Exposición de títeres en el Monasterio de Veruela, en Aragón
Versión para imprimir Domingo 1 de Mayo de 2005 (Exposiciones) por José Luis.
El Monasterio de Veruela acoge desde hoy y hasta el próximo 5 de junio una exposición de Títeres del Sudeste Asiático, de la colección Taraneya, cuyo propietario es Jesús Benedicto.
Este Monasterio se encuentra a 79 km de Zaragoza, por la N-232 en dirección a Logroño, enlazando con la N-122 en dirección a Agreda y Soria, se sigue hasta el desvío a Vera de Moncayo. Veruela equidista 15 Km de Borja y Tarazona.
La muestra reúne 160 títeres de gran calidad artística. Contiene máscaras, títeres de sombras, de hilo y de varilla recogidos a lo largo de los años en países como Tailandia, Myanmar (antigua Birmania), Indonesia, Nepal y Malasia. El Teatro Taraneya ha ido recopilando dichas piezas contactando con grandes profesionales del mundo de las artes y de la cultura.
Durante el tiempo que permanezca la exposición, se complementará con pases o representaciones todos los sábados a las 5 de la tarde y los domingos a las 12 del mediodía (a excepción del día 21). La exposición es la primera de la temporada que albergará el cenobio, organizada por el área de Cultura de la Diputación de Zaragoza.
El arte del teatro de títeres en Oriente tiene una tradición milenaria además de un profundo sentido religioso. Los espectáculos se realizan muchas veces con motivo de fiestas religiosas, incluidos los funerales por una persona fallecida. El títere en sí es un objeto sagrado y el titiritero un «sacerdote». Muchos de los títeres representan a dioses tomados del hinduísmo y del budismo (religiones politeístas), aunque otras religiones también han influido en este arte, como la musulmana, mayoritaria en Indonesia, cuya prohibición de representar el cuerpo humano llevó a los titiriteros a deformar sus figuras.

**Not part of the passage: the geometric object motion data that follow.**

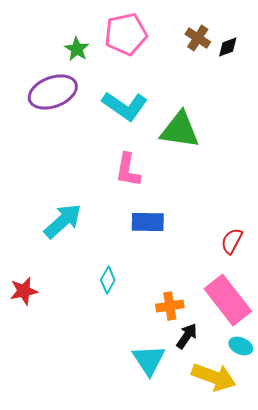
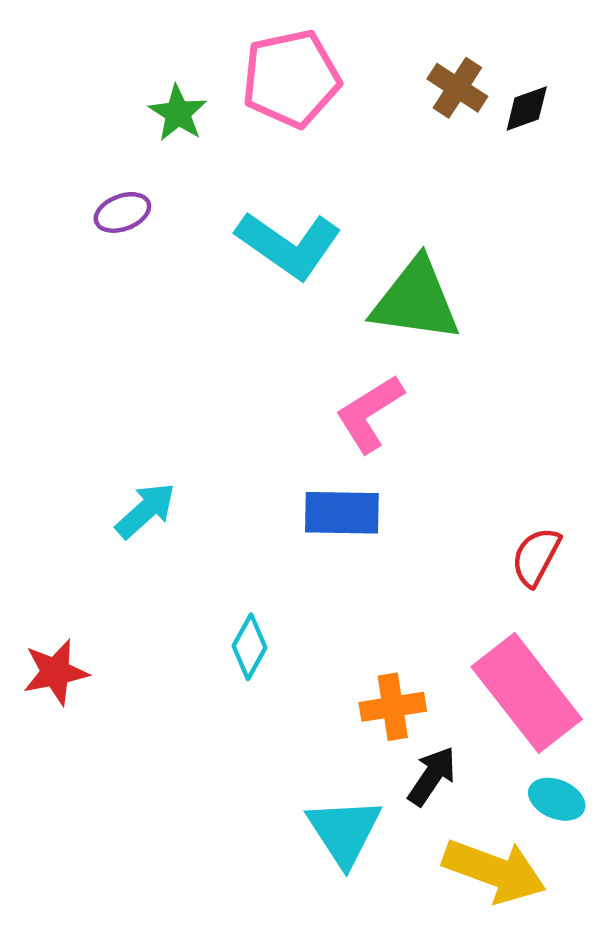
purple ellipse: (53, 92) -> (122, 212), size x0.5
pink L-shape: (128, 170) -> (370, 413), moved, turned 48
cyan arrow: (63, 221) -> (146, 510), size x0.7

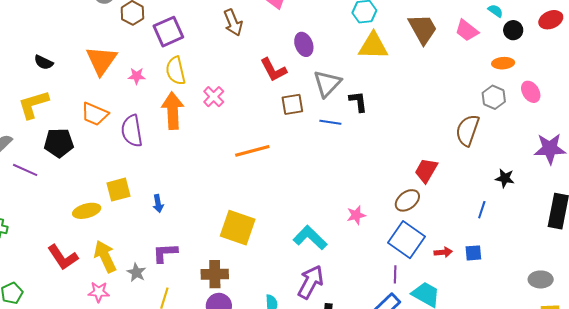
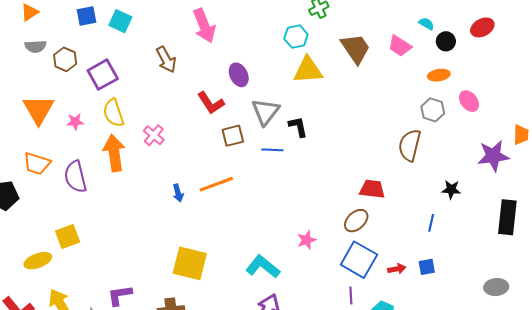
orange line: (252, 151) -> (216, 184), moved
red trapezoid: (426, 170) -> (372, 189), turned 72
blue arrow: (158, 204) -> (178, 193), moved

Los reyes tenían sus propias compañías de teatro de títeres, del mismo modo en que los reyes occidentales tenías sus pintores de cámara o sus músicos. La mitología y la teología hindú se basan principalmente en dos obras maestras del sánscrito que son representadas constantemente: el Ramayana y el Mahabharata. El Ramayana fue compuesto por el maestro entre los poetas, Valmiki, hacia el siglo IV antes de Cristo, y narra la historia del príncipe Rama, séptima reencarnación de Vishnú.
El Mahabharata es el poema épico más largo de toda la literatura universal. Consta de dieciocho libros y contiene aproximadamente doscientos mil versos, narrando la historia de los hermanos Pandawa, encabezados por el héroe Arjuna, en su retorno al poder en el reino de Hastina. En cambio, en Myanmar los argumentos utilizados en el teatro de marionetas son sacados de los 550 jatakas y las diez reencarnaciones de Buda.
En Tailandia se utilizan fundamentalmente títeres de sombra (Nang-ta-Lung), hechos con piel de búfalo, algunos de dimensiones extraordinarias (Nang-Yai). También son muy populares los títeres de varilla (Hun-Kra-Bog), hechos con madera de cocotero. Prácticamente siempre se representa el Ramayana.
En Indonesia existen varias técnicas de títeres: Wayang Golek, títeres de varilla hechos de madera; Wayang Kulit, títeres de sombras hechos con piel de búfalo o cabra y con varillas hechas de cuerno de búfalo tallado, pulido y doblado al calor, y Wayang Klitic, títeres planos, hechos de madera, y en bajorrelieve. Casi siempre se representa el Mahabharata. En Malasia se hace también teatro con títeres de sombra (Wayang Siam), con muchas influencias tanto de sus vecinos del norte (Tailandia) como de los del sur (Indonesia), y representan versiones particulares del Ramayana y del Mahbharata.
En Myanmar son las marionetas de hilo las dueñas de la escena. Y su manufactura extraordinaria en madera, con incrustaciones de piedras preciosas, ojos de vidrio, cabello natural, sexo, etc., está a la par de su depurada técnica de manipulación, contando para ello con la cruceta más sencilla de cuantas se emplean en la manipulación de los títeres de hilo.
Se tiene constancia de que, en 1821, el teatro de marionetas de Myanmar se regía por un Edicto Real en el que se regulaban todos los detalles concernientes a este arte.